(The input Opens)

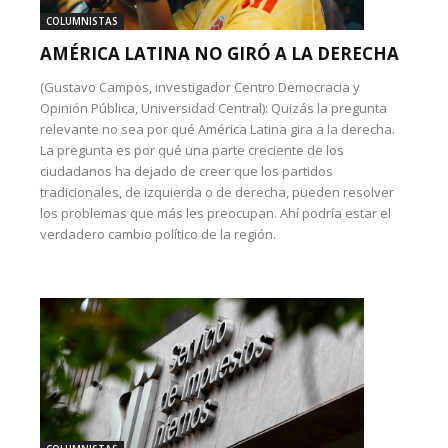
COLUMNISTAS
AMÉRICA LATINA NO GIRÓ A LA DERECHA
(Gustavo Campos, investigador Centro Democracia y
Opinión Pública, Universidad Central): Quizás la pregunta
relevante no sea por qué América Latina gira a la derecha.
La pregunta es por qué una parte creciente de los
ciudadanos ha dejado de creer que los partidos
tradicionales, de izquierda o de derecha, pueden resolver
los problemas que más les preocupan. Ahí podría estar el
verdadero cambio político de la región.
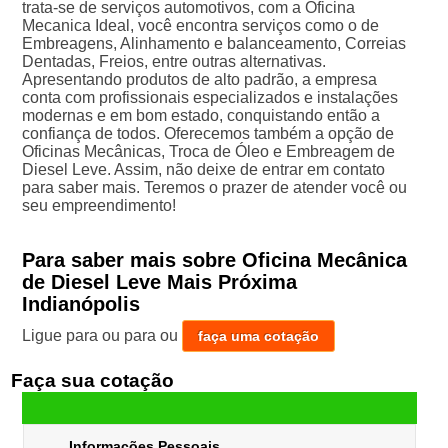
trata-se de serviços automotivos, com a Oficina
Mecanica Ideal, você encontra serviços como o de
Embreagens, Alinhamento e balanceamento, Correias
Dentadas, Freios, entre outras alternativas.
Apresentando produtos de alto padrão, a empresa
conta com profissionais especializados e instalações
modernas e em bom estado, conquistando então a
confiança de todos. Oferecemos também a opção de
Oficinas Mecânicas, Troca de Óleo e Embreagem de
Diesel Leve. Assim, não deixe de entrar em contato
para saber mais. Teremos o prazer de atender você ou
seu empreendimento!
Para saber mais sobre Oficina Mecânica
de Diesel Leve Mais Próxima
Indianópolis
Ligue para
ou para
ou
faça uma cotação
Faça sua cotação
Informações Pessoais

(The input Closes)

Print once more, exactly, the lines that start at the top of the records above and end at the line with "tradicionales, de izquierda", skipping all pictures.

COLUMNISTAS
AMÉRICA LATINA NO GIRÓ A LA DERECHA
(Gustavo Campos, investigador Centro Democracia y
Opinión Pública, Universidad Central): Quizás la pregunta
relevante no sea por qué América Latina gira a la derecha.
La pregunta es por qué una parte creciente de los
ciudadanos ha dejado de creer que los partidos
tradicionales, de izquierda o de derecha, pueden resolver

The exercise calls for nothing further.